Stored data entries:

---

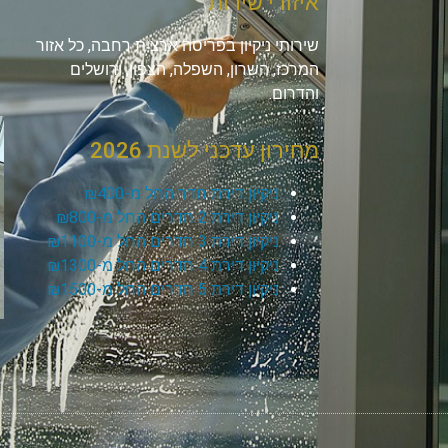
איזורי שירות
שירותי ניקיון בפריסה ארצית רחבה, כל אזור
המרכז, השרון, השפלה, הצפון, ירושלים
והדרום.
מחירון עדכני לשנת 2026
ניקיון דירת חדר החל מ-₪400
ניקיון דירת 2 חדרים החל מ-₪800
ניקיון דירת 3 חדרים החל מ-₪1100
ניקיון דירת 4 חדרים החל מ-₪1300
ניקיון דירת 5 חדרים החל מ-₪1500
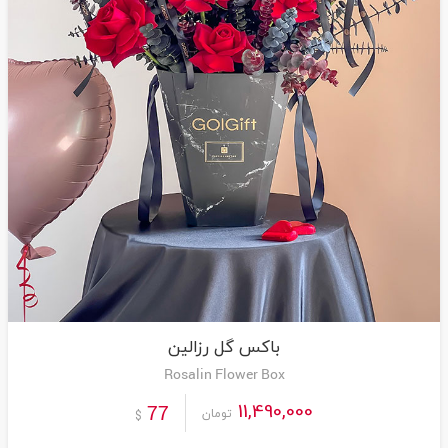
باکس گل رزالین
Rosalin Flower Box
11,490,000
77
تومان
$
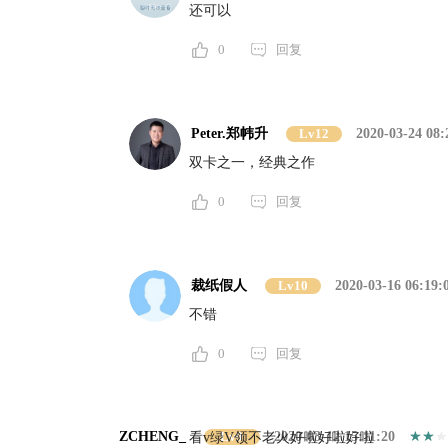
还可以
0
回复
Peter.郑帏升
Lv12
2020-03-24 08:
双卡之一，经典之作
0
回复
裁纸假人
Lv10
2020-03-16 06:19:
不错
0
回复
ZCHENG_
Lv9
2020-03-12 15:11:20
看v绿V领不老火好啦好啦好啦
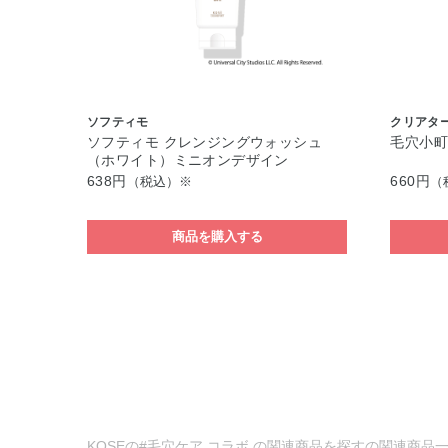
ソフティモ
クリアタ
ソフティモ クレンジングウォッシュ
毛穴小町
（ホワイト）ミニオンデザイン
638円
660円
（税込）※
（
商品を購入する
KOSEの#毛穴ケア コラボ の関連商品を探すの関連商品一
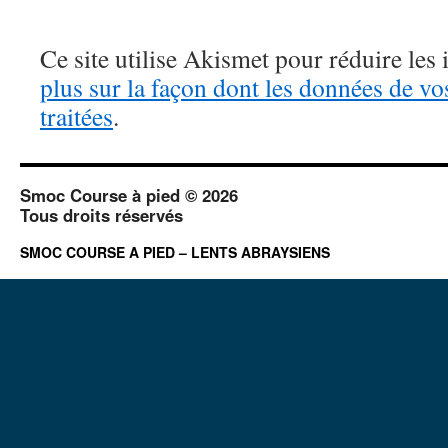
Ce site utilise Akismet pour réduire les 
plus sur la façon dont les données de v
traitées
.
Smoc Course à pied © 2026
Tous droits réservés
SMOC COURSE A PIED – LENTS ABRAYSIENS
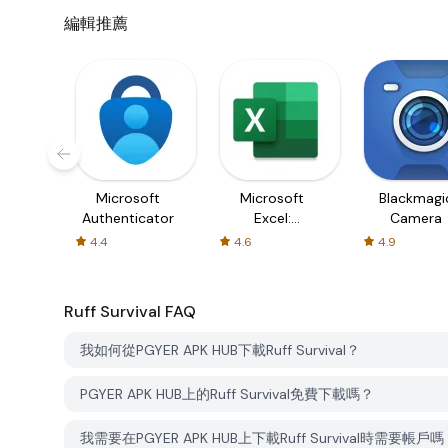
編輯推薦
Microsoft
Microsoft
Blackmagi
Authenticator
Excel:
Camera
Spreadsheets
4.4
4.6
4.9
Ruff Survival
FAQ
我如何從PGYER APK HUB下載Ruff Survival？
PGYER APK HUB上的Ruff Survival免費下載嗎？
我需要在PGYER APK HUB上下載Ruff Survival時需要帳戶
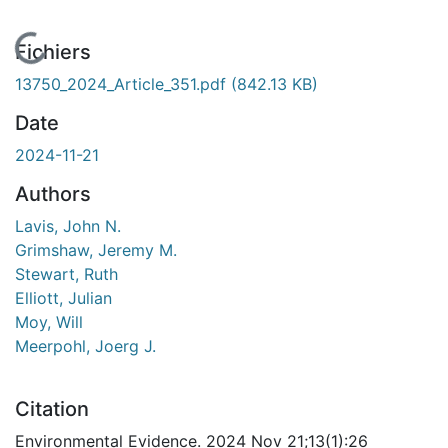
En cours de chargement...
Fichiers
13750_2024_Article_351.pdf
(842.13 KB)
Date
2024-11-21
Authors
Lavis, John N.
Grimshaw, Jeremy M.
Stewart, Ruth
Elliott, Julian
Moy, Will
Meerpohl, Joerg J.
Citation
Environmental Evidence. 2024 Nov 21;13(1):26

---

TASK:
Retype the records verbatim, but not their images.

RESPONSE:
איזורי שירות
שירותי ניקיון בפריסה ארצית רחבה, כל אזור
המרכז, השרון, השפלה, הצפון, ירושלים
והדרום.
מחירון עדכני לשנת 2026
ניקיון דירת חדר החל מ-₪400
ניקיון דירת 2 חדרים החל מ-₪800
ניקיון דירת 3 חדרים החל מ-₪1100
ניקיון דירת 4 חדרים החל מ-₪1300
ניקיון דירת 5 חדרים החל מ-₪1500
باکس گل رزالین
Rosalin Flower Box
11,490,000
77
تومان
$
还可以
0
回复
Peter.郑帏升
Lv12
2020-03-24 08:
双卡之一，经典之作
0
回复
裁纸假人
Lv10
2020-03-16 06:19:
不错
0
回复
ZCHENG_
Lv9
2020-03-12 15:11:20
看v绿V领不老火好啦好啦好啦
ソフティモ
クリアタ
ソフティモ クレンジングウォッシュ
毛穴小町
（ホワイト）ミニオンデザイン
638円
660円
（税込）※
（
商品を購入する
KOSEの#毛穴ケア コラボ の関連商品を探すの関連商品一
Ce site utilise Akismet pour réduire les 
plus sur la façon dont les données de v
traitées
.
Smoc Course à pied © 2026
Tous droits réservés
SMOC COURSE A PIED – LENTS ABRAYSIENS
編輯推薦
Microsoft
Microsoft
Blackmagi
Authenticator
Excel:
Camera
Spreadsheets
4.4
4.6
4.9
Ruff Survival
FAQ
我如何從PGYER APK HUB下載Ruff Survival？
PGYER APK HUB上的Ruff Survival免費下載嗎？
我需要在PGYER APK HUB上下載Ruff Survival時需要帳戶
En cours de chargement...
Fichiers
13750_2024_Article_351.pdf
(842.13 KB)
Date
2024-11-21
Authors
Lavis, John N.
Grimshaw, Jeremy M.
Stewart, Ruth
Elliott, Julian
Moy, Will
Meerpohl, Joerg J.
Citation
Environmental Evidence. 2024 Nov 21;13(1):26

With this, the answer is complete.